London: Britain will no longer take on the rotating EU presidency as planned next year, relinquishing the role in the wake of the Brexit vote, Prime Minister Theresa May's office said on Wednesday.
May informed European Council president Donald Tusk of her decision in a phone call on Tuesday evening, their first since she took over from David Cameron last week.
"The prime minister suggested that the UK should relinquish the rotating Presidency of the Council, currently scheduled for the second half of 2017, noting that we would be prioritising the negotiations to leave the European Union," a Downing Street spokeswoman said.
"Donald Tusk welcomed the prime minister's swift decision on this issue which would allow the council to put alternative arrangements in place."
The presidency of the Council -- the gathering of national ministers from the EU's 28 member states -- rotates among members every six months.
EU ambassadors will meet later on Wednesday to decide who will replace Britain.
Slovakia currently has the presidency, until December 31, followed by Malta.

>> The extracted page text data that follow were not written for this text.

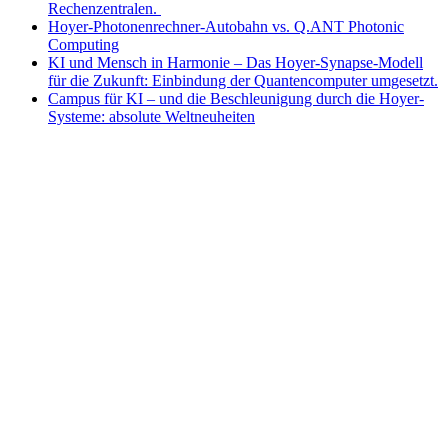
Rechenzentralen.
Hoyer-Photonenrechner-Autobahn vs. Q.ANT Photonic
Computing
KI und Mensch in Harmonie – Das Hoyer-Synapse-Modell
für die Zukunft: Einbindung der Quantencomputer umgesetzt.
Campus für KI – und die Beschleunigung durch die Hoyer-
Systeme: absolute Weltneuheiten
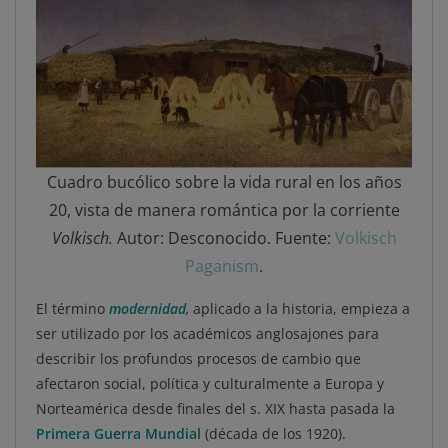
Cuadro bucólico sobre la vida rural en los años
20, vista de manera romántica por la corriente
Volkisch.
Autor: Desconocido. Fuente:
Volkisch
Paganism
.
El término
modernidad
,
aplicado a la historia, empieza a
ser utilizado por los académicos anglosajones para
describir los profundos procesos de cambio que
afectaron social, política y culturalmente a Europa y
Norteamérica desde finales del s. XIX hasta pasada la
Primera Guerra Mundial
(década de los 1920).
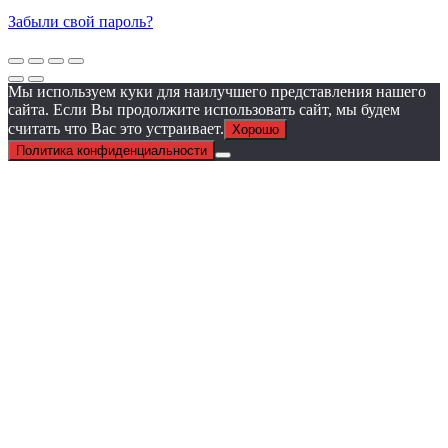
Забыли свой пароль?
Мы используем куки для наилучшего представления нашего
сайта. Если Вы продолжите использовать сайт, мы будем
считать что Вас это устраивает.
Хорошо
Политика конфиденциальности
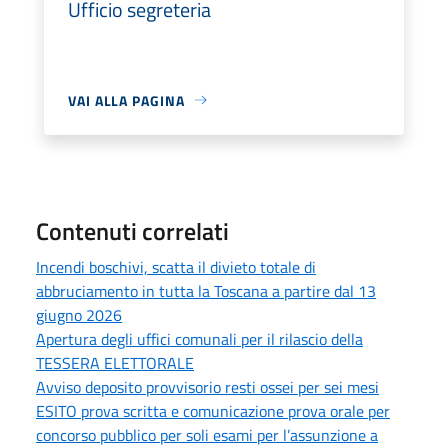
Ufficio segreteria
VAI ALLA PAGINA
Contenuti correlati
Incendi boschivi, scatta il divieto totale di
abbruciamento in tutta la Toscana a partire dal 13
giugno 2026
Apertura degli uffici comunali per il rilascio della
TESSERA ELETTORALE
Avviso deposito provvisorio resti ossei per sei mesi
ESITO prova scritta e comunicazione prova orale per
concorso pubblico per soli esami per l’assunzione a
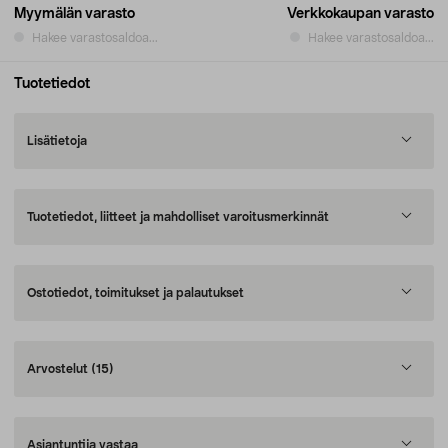
Myymälän varasto
Verkkokaupan varasto
Hakee varastosaldoa...
Hakee varastosaldoa...
Tuotetiedot
Lisätietoja
Tuotetiedot, liitteet ja mahdolliset varoitusmerkinnät
Ostotiedot, toimitukset ja palautukset
Arvostelut
(15)
Asiantuntija vastaa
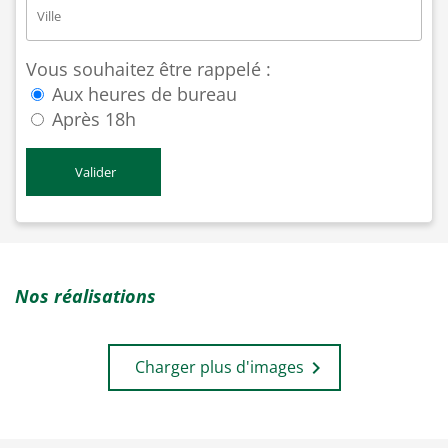
Vous souhaitez être rappelé :
Aux heures de bureau
Après 18h
Nos réalisations
Charger plus d'images
keyboard_arrow_right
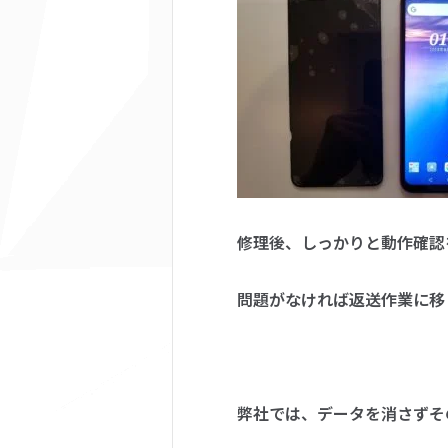
修理後、しっかりと動作確認
問題がなければ返送作業に移
弊社では、データを消さずそ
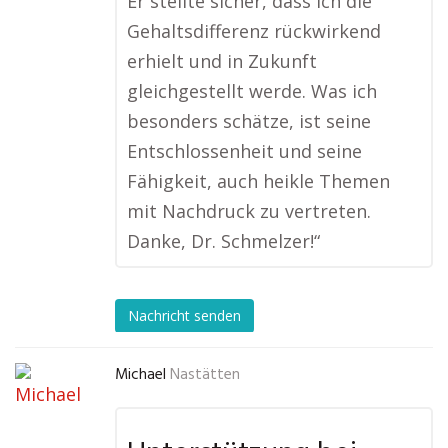
Er stellte sicher, dass ich die
Gehaltsdifferenz rückwirkend
erhielt und in Zukunft
gleichgestellt werde. Was ich
besonders schätze, ist seine
Entschlossenheit und seine
Fähigkeit, auch heikle Themen
mit Nachdruck zu vertreten.
Danke, Dr. Schmelzer!“
Nachricht senden
Michael
Nastätten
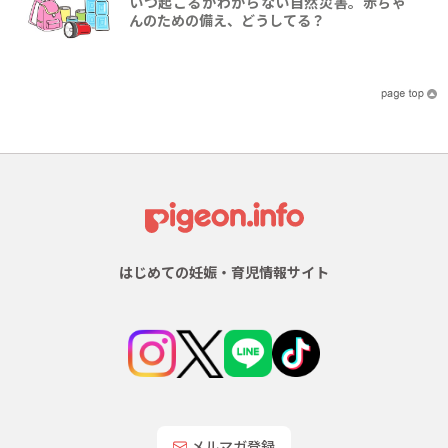
いつ起こるかわからない自然災害。赤ちゃ
んのための備え、どうしてる？
はじめての妊娠・育児情報サイト
メルマガ登録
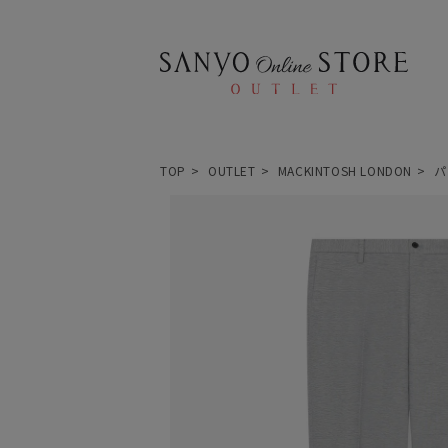
TOP
OUTLET
MACKINTOSH LONDON
パ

Britain was due to take it from July 1 until December 31, 2017.
May repeated to Tusk that she wanted to approach negotiations on extricating Britain from its 43-year-old members of the bloc "in a constructive and pragmatic spirit" but will need time to prepare, the spokeswoman said.
She added: "Donald Tusk reassured the prime minister that he will help to make this process happen as smoothly as possible.
"They concluded by looking forward to a strong working relationship and agreed that they should meet soon in Brussels or London."